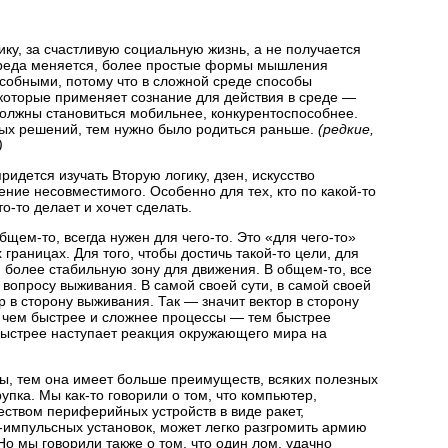
ику, за счастливую социальную жизнь, а не получается
реда меняется, более простые формы мышления
собными, потому что в сложной среде способы
оторые применяет сознание для действия в среде —
олжны становиться мобильнее, конкурентоспособнее.
стых решений, тем нужно было родиться раньше.
(редкие,
)
придется изучать Вторую логику, дзен, искусство
ние несовместимого. Особенно для тех, кто по
какой-то
то-то
делает и хочет сделать.
бщем-то,
всегда нужен для
чего-то.
Это «для
чего-то»
 границах. Для того, чтобы достичь
такой-то
цели, для
бя более стабильную зону для движения. В
общем-то,
все
 вопросу выживания. В самой своей сути, в самой своей
ор в сторону выживания. Так — значит вектор в сторону
, чем быстрее и сложнее процессы — тем быстрее
быстрее наступает реакция окружающего мира на
ы, тем она имеет больше преимуществ, всяких полезных
хрупка. Мы
как-то
говорили о том, что компьютер,
ством периферийных устройств в виде ракет,
-импульсных
установок, может легко разгромить армию
Но мы говорили также о том, что один лом, удачно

★ ★ ★

- [PROBLEM STATEMENT] Output every entry exactly. Pictures stay out.

- [RESPONSE TO THE TASK]
ику, за счастливую социальную жизнь, а не получается
реда меняется, более простые формы мышления
собными, потому что в сложной среде способы
оторые применяет сознание для действия в среде —
олжны становиться мобильнее, конкурентоспособнее.
стых решений, тем нужно было родиться раньше.
(редкие,
)
придется изучать Вторую логику, дзен, искусство
ние несовместимого. Особенно для тех, кто по
какой-то
то-то
делает и хочет сделать.
бщем-то,
всегда нужен для
чего-то.
Это «для
чего-то»
 границах. Для того, чтобы достичь
такой-то
цели, для
бя более стабильную зону для движения. В
общем-то,
все
 вопросу выживания. В самой своей сути, в самой своей
ор в сторону выживания. Так — значит вектор в сторону
, чем быстрее и сложнее процессы — тем быстрее
быстрее наступает реакция окружающего мира на
ы, тем она имеет больше преимуществ, всяких полезных
хрупка. Мы
как-то
говорили о том, что компьютер,
ством периферийных устройств в виде ракет,
-импульсных
установок, может легко разгромить армию
Но мы говорили также о том, что один лом, удачно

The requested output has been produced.